• [Stored data entries]

= = = = = = =

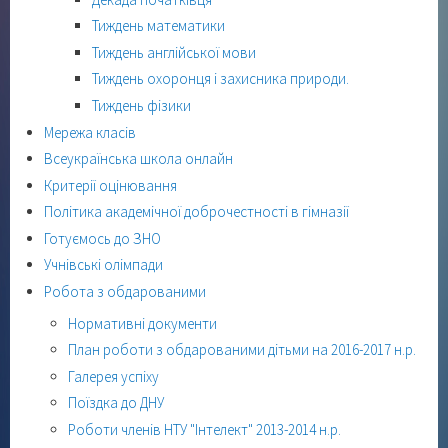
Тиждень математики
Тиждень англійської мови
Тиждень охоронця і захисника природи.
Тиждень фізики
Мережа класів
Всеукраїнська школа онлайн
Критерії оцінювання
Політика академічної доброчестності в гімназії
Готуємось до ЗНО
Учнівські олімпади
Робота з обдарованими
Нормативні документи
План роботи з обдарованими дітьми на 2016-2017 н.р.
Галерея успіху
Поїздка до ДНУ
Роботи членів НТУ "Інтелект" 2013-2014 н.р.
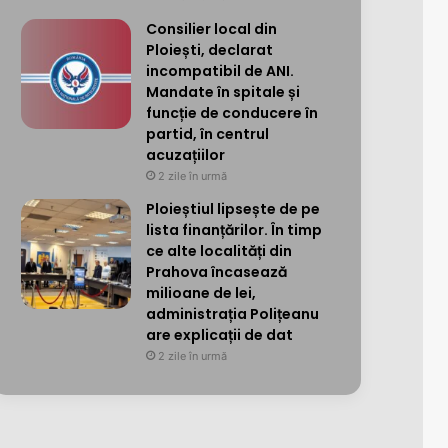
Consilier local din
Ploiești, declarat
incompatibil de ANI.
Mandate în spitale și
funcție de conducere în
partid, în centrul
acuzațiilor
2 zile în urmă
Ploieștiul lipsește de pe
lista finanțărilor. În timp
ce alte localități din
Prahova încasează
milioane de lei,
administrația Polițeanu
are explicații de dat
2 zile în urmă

= = = = = = =

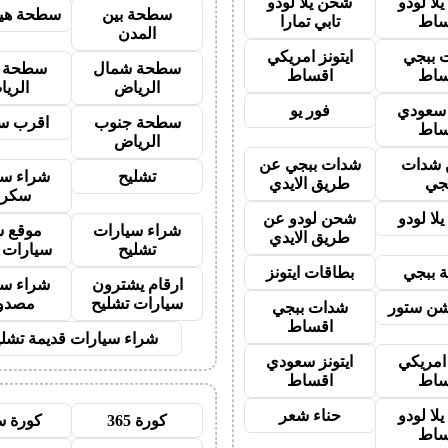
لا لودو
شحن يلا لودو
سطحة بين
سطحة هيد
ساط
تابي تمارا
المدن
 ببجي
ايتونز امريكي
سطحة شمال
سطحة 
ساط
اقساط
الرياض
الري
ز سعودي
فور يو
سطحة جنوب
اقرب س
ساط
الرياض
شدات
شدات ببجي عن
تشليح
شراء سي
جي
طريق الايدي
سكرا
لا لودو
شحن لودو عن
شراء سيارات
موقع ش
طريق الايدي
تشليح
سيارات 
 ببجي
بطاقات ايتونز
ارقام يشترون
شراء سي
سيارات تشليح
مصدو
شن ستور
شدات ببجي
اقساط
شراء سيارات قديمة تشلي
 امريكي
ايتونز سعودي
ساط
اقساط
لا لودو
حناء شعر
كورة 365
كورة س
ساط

= = = = = = =

• [BRIEF] Determine the number of lines in these entries that contain the word "سطحة", and write only that number.

• [EXPECTED ANSWER] 5